Data to use section start
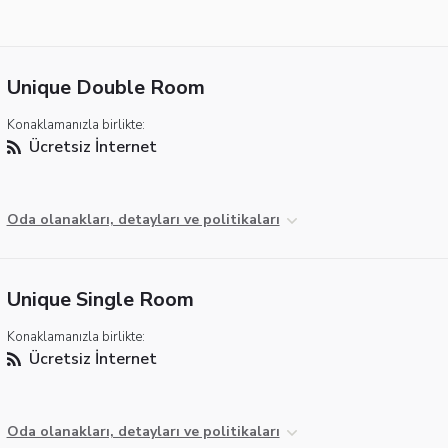
Unique Double Room
Konaklamanızla birlikte:
Ücretsiz İnternet
Oda olanakları, detayları ve politikaları
Unique Single Room
Konaklamanızla birlikte:
Ücretsiz İnternet
Oda olanakları, detayları ve politikaları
Data to use section end
*Directions for this task*:
The result should be the same data as above, line for line, with the pictures gone.

*Solved exercise*:
Unique Double Room
Konaklamanızla birlikte:
Ücretsiz İnternet
Oda olanakları, detayları ve politikaları
Unique Single Room
Konaklamanızla birlikte:
Ücretsiz İnternet
Oda olanakları, detayları ve politikaları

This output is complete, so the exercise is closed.